Tuesday 1 February 2011

baud

At the risk of ignoring all the other suffering endured, Egypt's censorship and blockading of internet services and trying to hide and hinder the people's voice is a rather grinchly thing to do.  After a long succession of insults, this one may seem slight, but the history written by the victors may be vanquished, ignored and forgotten in a day when all else is documented, finger- and foot-printed, live and as it happens.  But they came--they came all the same, without bizzle-binks and floondazzlers.  The major internet players have teamed up to bridge the government imposed digital divide and cobble together a network accessible without the internet, helping to focus the movement's leadership and continue to report from Cairo to the outside world.

simoom, samoom

The popular uprising in the Egypt has many hopeful and many pensively watching. Either through revolt, control slouching away in great chunks like with the military forces, or peaceable retirement--however, concessions, negotiations, revisions are not none too convincing, emanating from the same tenacity that has kept the country under a never-changing aegis of emergency powers called regional stability, called peace.

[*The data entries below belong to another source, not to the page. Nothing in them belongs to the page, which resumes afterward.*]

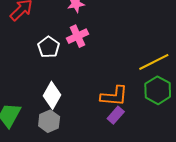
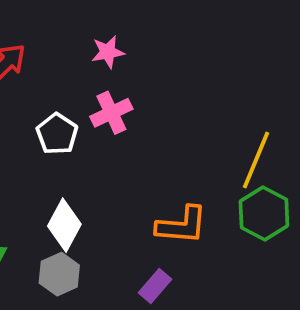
yellow line: (154, 62) -> (256, 160), turned -40
purple rectangle: (116, 115) -> (155, 286), moved

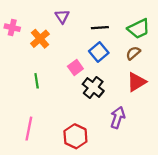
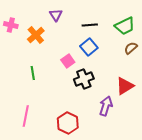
brown semicircle: (133, 53) -> (131, 48), moved
red triangle: (136, 82) -> (125, 86), moved
black cross: (93, 87) -> (84, 79), turned 30

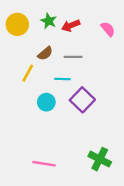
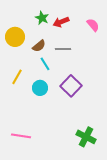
yellow circle: (17, 24) -> (15, 37), moved
yellow line: (28, 73) -> (17, 77), moved
cyan line: (63, 79) -> (45, 64), moved, turned 56
pink line: (44, 164) -> (21, 136), moved

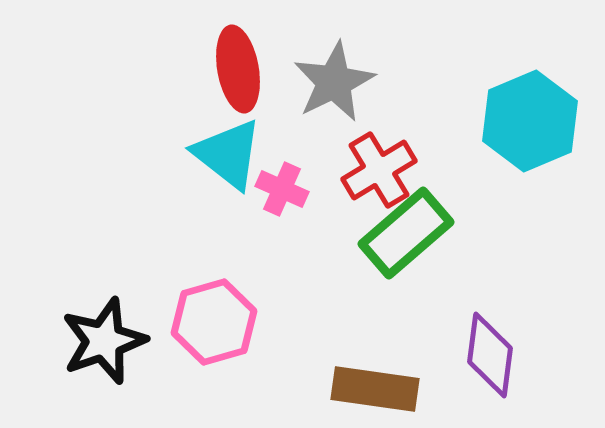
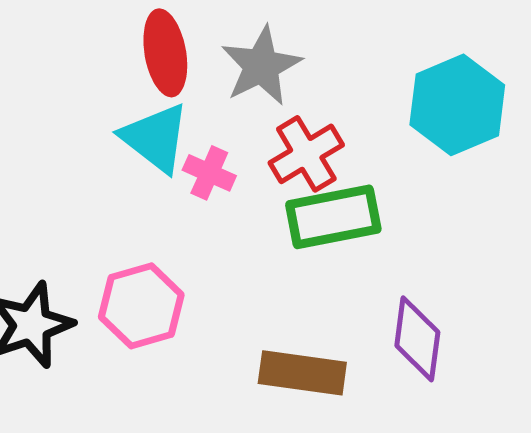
green rectangle: (406, 233) -> (333, 217), turned 30

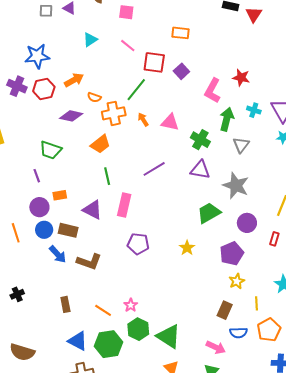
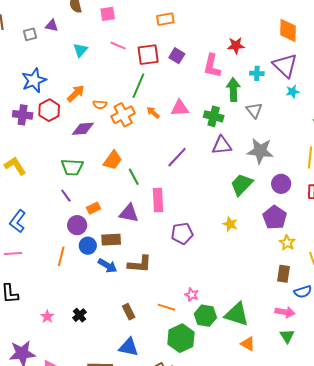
orange trapezoid: (100, 144) -> (113, 160), moved
orange line: (16, 233) -> (61, 256), turned 48
blue triangle: (78, 341) -> (129, 347), moved

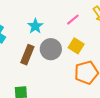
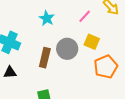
cyan star: (35, 26) -> (47, 18), moved

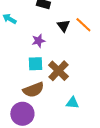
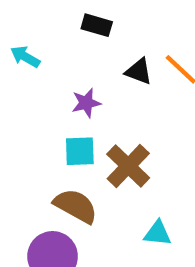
black triangle: (63, 26) -> (139, 71), turned -32
brown semicircle: (33, 90) -> (76, 206), turned -130

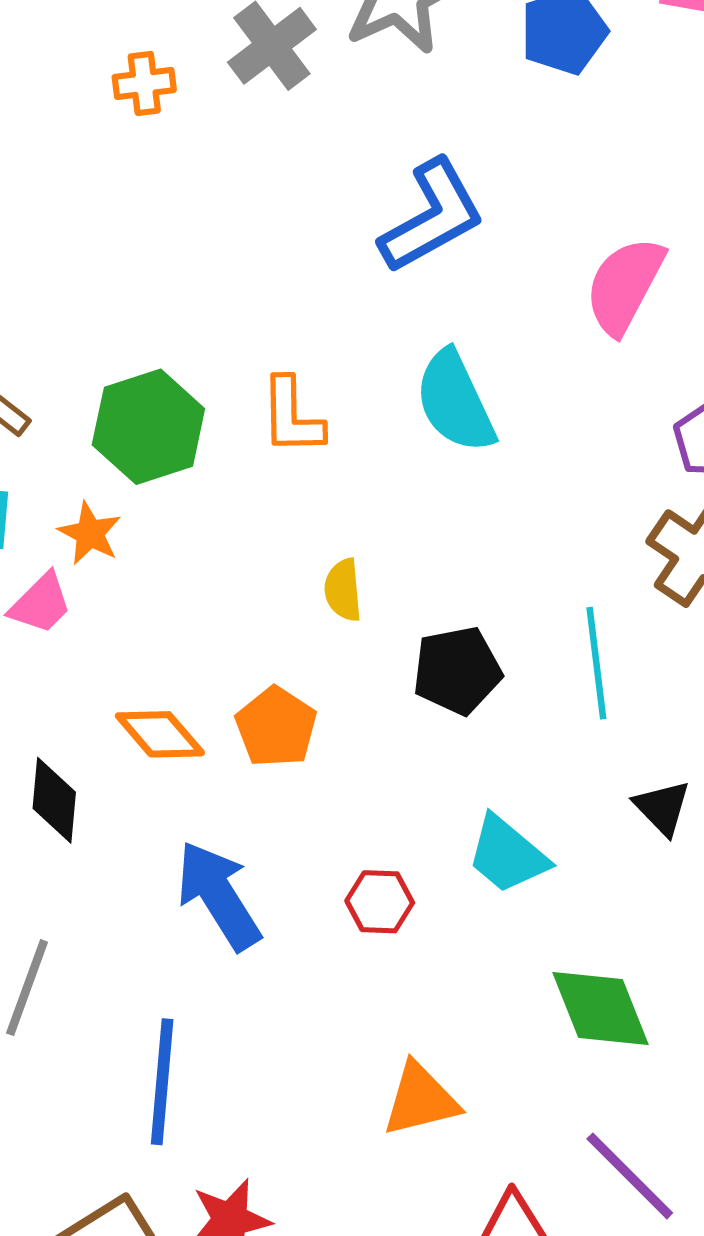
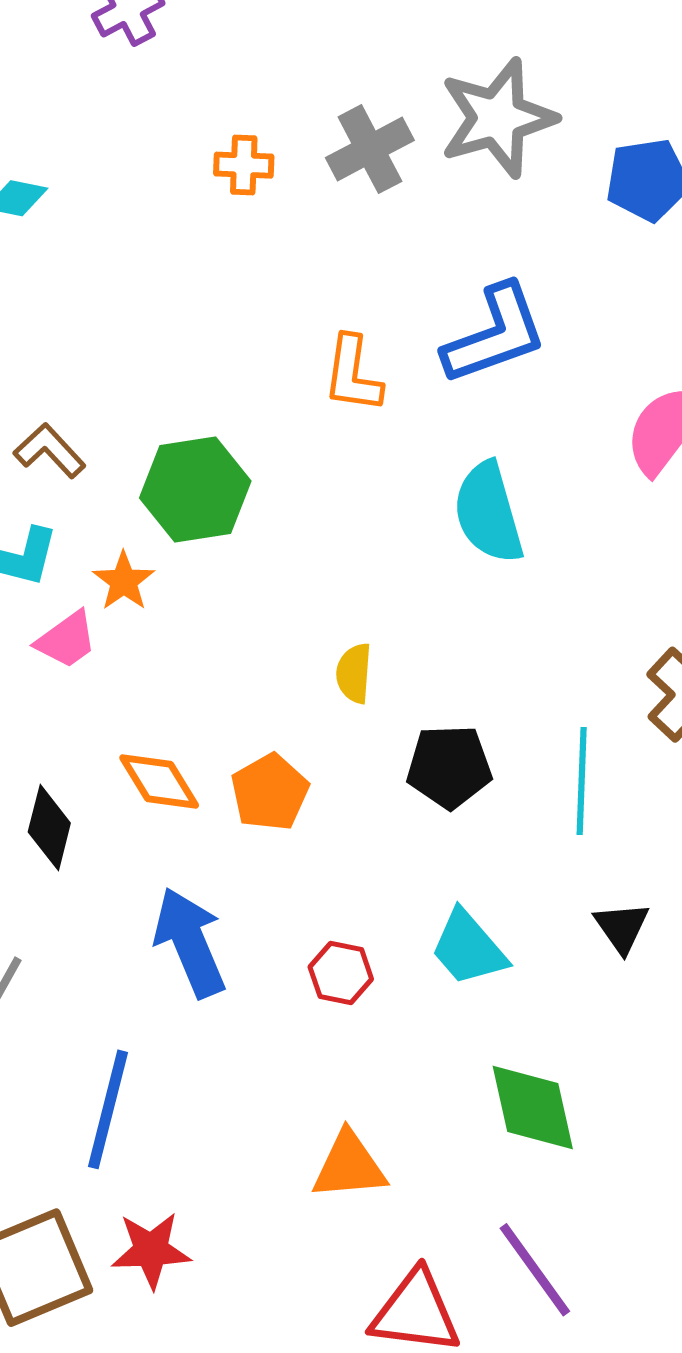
orange L-shape: (292, 416) -> (353, 374), moved

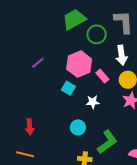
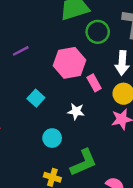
cyan square: (68, 88) -> (36, 98), moved

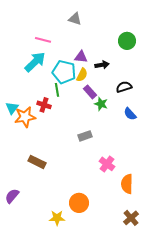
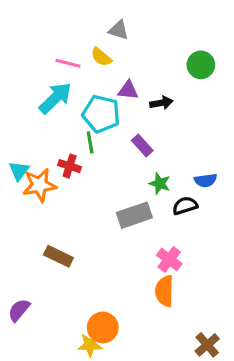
yellow semicircle: (82, 75) -> (101, 57), moved, turned 104
black semicircle: (124, 87) -> (185, 206), moved
green star: (101, 104) -> (160, 184), moved
blue semicircle: (130, 114) -> (206, 180), turned -56
gray rectangle: (85, 136) -> (134, 215), size x1.5
orange semicircle: (127, 184) -> (164, 291), moved
orange circle: (79, 203) -> (103, 327), moved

Elite security forces are policing in the original sense of the word, busting up idleness and giving general vagrancy no quarter, and though it may deflect the feeling of chaos, state police seemingly, however ranks splinter, are only interested in preserving the arena, the conditions that have provided them with prosperity and power. The military forces, however, have pledged to safeguard the public welfare, and because of Egyptian's compulsory service requirements, the army is the public and its welfare, all ranking as someone's son, brother or father and some exclusive force of mercenaries working for graft and bribe and job-security. There is an overwhelmingly influential and democratic apparatus in this, unlike deputized goons that by turns seize and are ceded too much authority.  This support, tacit but growing, is significant, and ought to awaken intolerances and apathy for divisiveness and injustice.